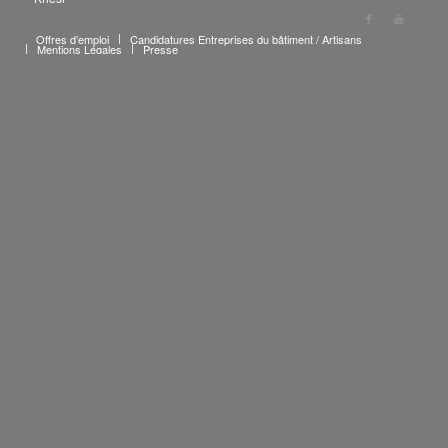
Offres d’emploi
Candidatures Entreprises du bâtiment / Artisans
Mentions Légales
Presse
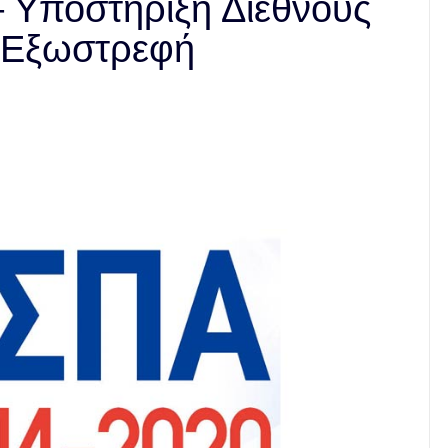
– Υποστήριξη Διεθνούς
 Εξωστρεφή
++++++++
» THE TASK:
Retype, word for word, only the line holding "Mentions Légales" and the lines after it through the final line of the listing above, and leave every picture out.

» REPLY TO THE TASK:
Mentions Légales
Presse
– Υποστήριξη Διεθνούς
 Εξωστρεφή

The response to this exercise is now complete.